Your goal
Only the last stretch of the records is wanted: restate word for word the line with "Arzt der Sportmedizin" and every line after it.

Information supplied
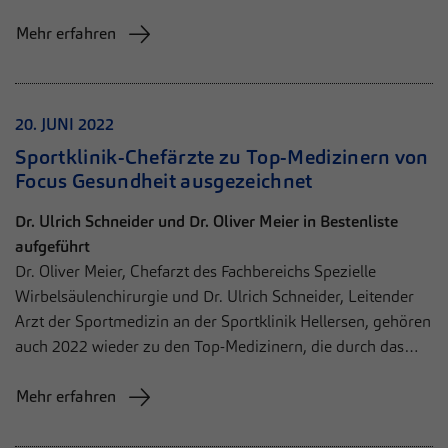
Mehr erfahren
20. JUNI 2022
Sportklinik-Chefärzte zu Top-Medizinern von
Focus Gesundheit ausgezeichnet
Dr. Ulrich Schneider und Dr. Oliver Meier in Bestenliste
aufgeführt
Dr. Oliver Meier, Chefarzt des Fachbereichs Spezielle
Wirbelsäulenchirurgie und Dr. Ulrich Schneider, Leitender
Arzt der Sportmedizin an der Sportklinik Hellersen, gehören
auch 2022 wieder zu den Top-Medizinern, die durch das…
Mehr erfahren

Your solution
Arzt der Sportmedizin an der Sportklinik Hellersen, gehören
auch 2022 wieder zu den Top-Medizinern, die durch das…
Mehr erfahren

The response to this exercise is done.